This dissertation explores the delicate balance between complexity and conceptual clarity in hydrological modeling, with an emphasis on principles that support flexible modular frameworks; these frameworks not only allow for a range of process formulations, but also facilitate the integration of diverse models across different watersheds and the use of spatial data most relevant to watershed characteristics and model structure. Recognizing the challenges of capturing the complex interactions between climate and land-surface hydrology—especially in environments altered by urbanization and other anthropogenic factors—the study investigates how different model configurations impact predictive accuracy and process representation across varied watershed environments. This journey is guided by two core assumptions; First, the research posits that integrating distributed Land Surface Models (LSMs) with simpler hydrologic models can enhance explanatory power. Second, the usefulness the spatial model inputs (static watershed characteristics), such as land cover and topography, has varying effects depending on modeling decisions related to spatial representations (e.g., resampling algorithm, resolution). These insights aim to advance both academic understanding and practical strategies in hydrology.The first study (Chapter 2) addresses the integration of TOPMODEL, a conceptual hydrologic model, with Noah-MP, the land surface model of the National Water Model (NWM), through a one-way coupling approach. This chapter demonstrates that simplifying the complex subsurface representation of NWM can enhance streamflow predictions, especially in headwater catchments. By testing six different coupling scenarios, the study reveals that preserving the internal states of both models yields the best results, outperforming either model used independently. However, the research also highlights that the design of the coupling interface can introduce structural uncertainty, significantly impacting model performance and parameter sensitivity. These findings emphasize the need for a cautious approach in model coupling to maintain consistency and accuracy.

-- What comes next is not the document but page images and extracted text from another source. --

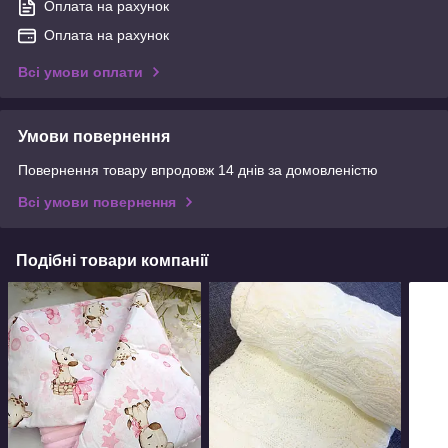
Оплата на рахунок
Оплата на рахунок
Всі умови оплати
Умови повернення
Повернення товару впродовж 14 днів за домовленістю
Всі умови повернення
Подібні товари компанії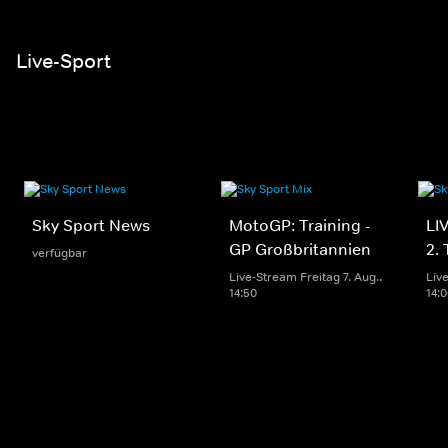
Live-Sport
Sky Sport News
MotoGP: Training -
LI
GP Großbritannien
2.
verfügbar
Live-Stream Freitag 7. Aug..
Live
14:50
14: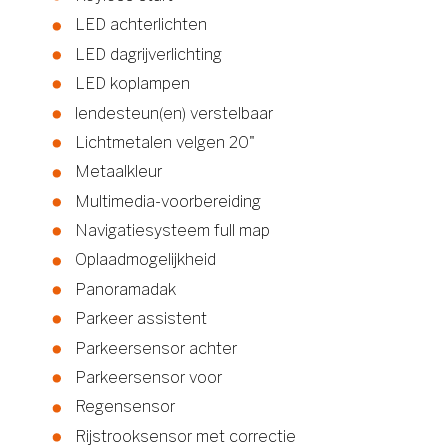
LED achterlichten
LED dagrijverlichting
LED koplampen
lendesteun(en) verstelbaar
Lichtmetalen velgen 20"
Metaalkleur
Multimedia-voorbereiding
Navigatiesysteem full map
Oplaadmogelijkheid
Panoramadak
Parkeer assistent
Parkeersensor achter
Parkeersensor voor
Regensensor
Rijstrooksensor met correctie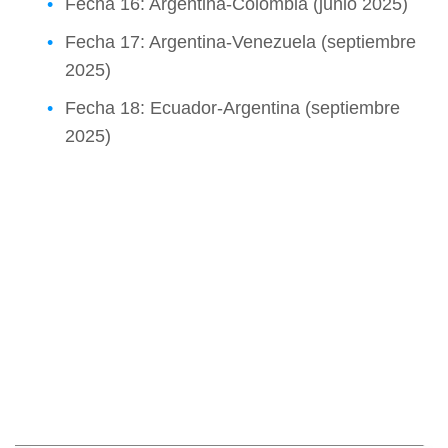
Fecha 16: Argentina-Colombia (junio 2025)
Fecha 17: Argentina-Venezuela (septiembre
2025)
Fecha 18: Ecuador-Argentina (septiembre
2025)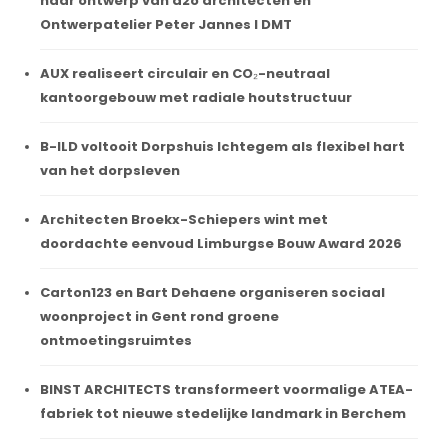
naar ontwerp van a2o architecten en
Ontwerpatelier Peter Jannes I DMT
AUX realiseert circulair en CO₂-neutraal
kantoorgebouw met radiale houtstructuur
B-ILD voltooit Dorpshuis Ichtegem als flexibel hart
van het dorpsleven
Architecten Broekx-Schiepers wint met
doordachte eenvoud Limburgse Bouw Award 2026
Carton123 en Bart Dehaene organiseren sociaal
woonproject in Gent rond groene
ontmoetingsruimtes
BINST ARCHITECTS transformeert voormalige ATEA-
fabriek tot nieuwe stedelijke landmark in Berchem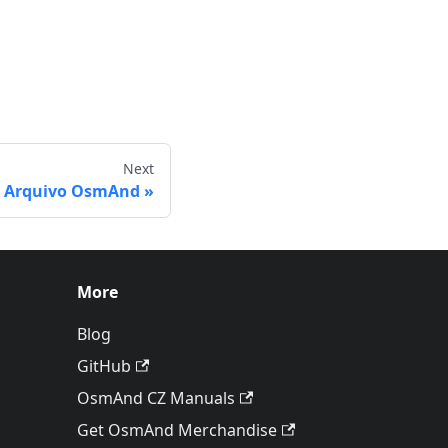
Next
e Arquivo OsmAnd
More
Blog
GitHub
OsmAnd CZ Manuals
Get OsmAnd Merchandise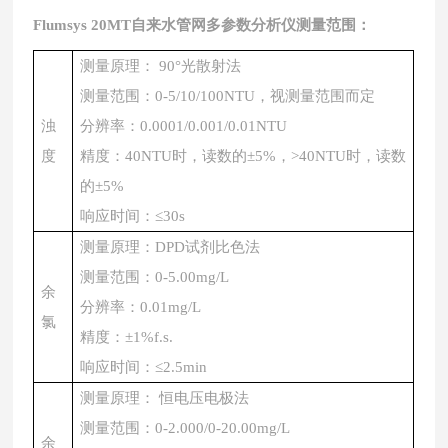
Flumsys 20MT
自来水管网多参数分析仪
测量范围：
测量原理：
90°光散射法
测量范围：
0-5/10/100NTU，视测量范围而定
浊
分辨率：
0.0001/0.001/0.01NTU
度
精度：
40NTU时，读数的±5%
，
>40NTU时，读数
的±5%
响应时间
：
≤30s
测量原理：
DPD试剂比色法
测量范围：
0-5.00mg/L
余
分辨率：
0.01mg/L
氯
精度：
±1%f.s.
响应时间
：
≤2.5min
测量原理：
恒电压电极法
测量范围：
0-2.000/0-20.00mg/L
余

The second study (Chapter 3) focuses on the influence of land cover representation and resampling methods within the WRF-Hydro/NWM framework. Through a controlled sensitivity analysis, the research uncovers that the areal proportion of land cover classes significantly affects vertical hydrologic fluxes and streamflow characteristics at the catchment scale. In contrast, the spatial arrangement of land cover has a minimal impact on vertical hydrological fluxes, though it can slightly alter streamflow through routing processes. These results challenge the necessity of detailed representation spatial pattern and allocation of land cover in large-scale hydrologic modeling, suggesting that a flexible, modular approach to spatial configuration may be more effective. The chapter advocates for land surface modeling strategies that balance the need for detailed process representation with the simplicity required for broader applicability.

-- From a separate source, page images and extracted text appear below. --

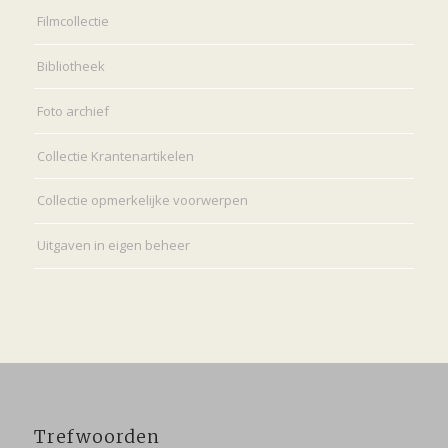
Filmcollectie
Bibliotheek
Foto archief
Collectie Krantenartikelen
Collectie opmerkelijke voorwerpen
Uitgaven in eigen beheer
Trefwoorden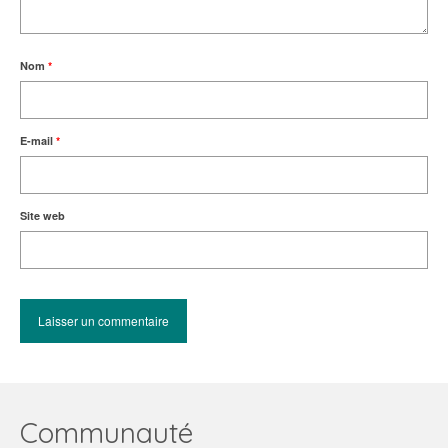
Nom
*
E-mail
*
Site web
Communauté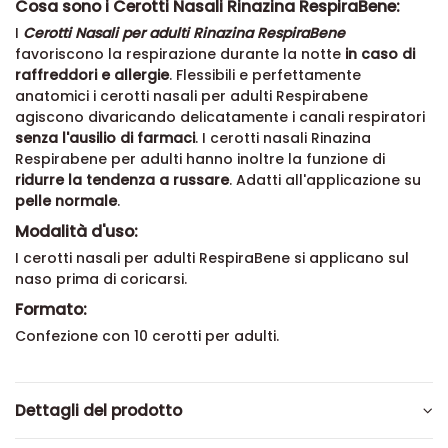
Cosa sono i Cerotti Nasali Rinazina RespiraBene:
I
Cerotti Nasali per adulti Rinazina RespiraBene
favoriscono la respirazione durante la notte
in caso di
raffreddori e allergie
. Flessibili e perfettamente
anatomici i cerotti nasali per adulti Respirabene
agiscono divaricando delicatamente i canali respiratori
senza l'ausilio di farmaci
. I cerotti nasali Rinazina
Respirabene per adulti hanno inoltre la funzione di
ridurre la tendenza a russare
. Adatti all'applicazione su
pelle normale
.
Modalità d'uso:
I cerotti nasali per adulti RespiraBene si applicano sul
naso prima di coricarsi.
Formato:
Confezione con 10 cerotti per adulti.
Dettagli del prodotto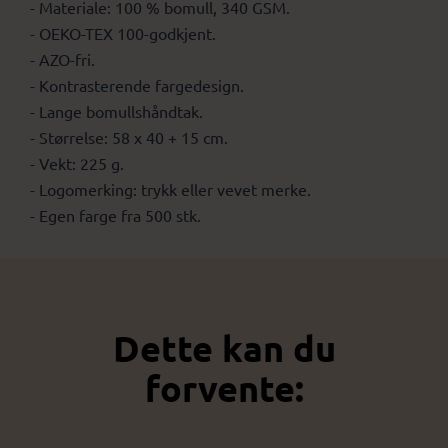
- Materiale: 100 % bomull, 340 GSM.
- OEKO-TEX 100-godkjent.
- AZO-fri.
- Kontrasterende fargedesign.
- Lange bomullshåndtak.
- Størrelse: 58 x 40 + 15 cm.
- Vekt: 225 g.
- Logomerking: trykk eller vevet merke.
- Egen farge fra 500 stk.
Dette kan du
forvente:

The third study (Chapter 4) investigates the effects of urbanization on hydrologic processes within a landscape-oriented model, focusing on the incorporation of spatially variable effective impervious area (EIA). The EIA is estimated using the latest techniques involving series of statistical regressions and publicly available soil and landcover dataset. By modeling two watersheds with contrasting climates and urbanization patterns, the research demonstrates that integrating urban impact significantly enhances model performance, far surpassing the original model configuration. Notably, a simpler EIA-only adjustment outperformed a more complex configuration that also included additional subsurface urban impacts. Furthermore, the study finds that models with coarser spatial resolutions often outperform those with finer resolutions, despite the loss of detailed spatial information. This outcome challenges the assumption that detailed spatial representation is necessary for accurate urban hydrologic modeling. Instead, it suggests that capturing the most relevant spatial aspect for hydrological flux calculation is more crucial. The chapter underscores the importance of balancing model complexity with practical applicability, particularly in urban hydrology, where both oversimplification and overcomplication present significant challenges.

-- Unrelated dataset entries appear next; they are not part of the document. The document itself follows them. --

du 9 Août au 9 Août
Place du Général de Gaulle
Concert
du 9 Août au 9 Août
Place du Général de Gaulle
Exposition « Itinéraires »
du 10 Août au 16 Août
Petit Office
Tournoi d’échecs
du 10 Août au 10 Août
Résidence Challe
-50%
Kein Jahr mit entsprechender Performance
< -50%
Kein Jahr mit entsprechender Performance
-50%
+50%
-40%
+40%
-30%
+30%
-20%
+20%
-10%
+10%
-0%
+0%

Overall, this dissertation stressed the challenges of developing scalable hydrologic modeling approaches that are both effective and adaptable. The findings confirm that increased complexity and spatial detail do not necessarily improve model performance. Instead, a balanced approach that considers both complexity and conceptual clarity proves to be more effective. The principles reaffirmed and new insights gained in this study can be applied to modular modeling approaches, contributing to the development of more scalable frameworks that enhance model suitability testing and explanation of hydrologic processes across diverse watershed environments. The dissertation advocates for more robust, adaptable, and transparent modeling practices, which are essential for expanding the hydrologic knowledge base, addressing future environmental changes, and enhancing water resource management amidst evolving hydrologic demands.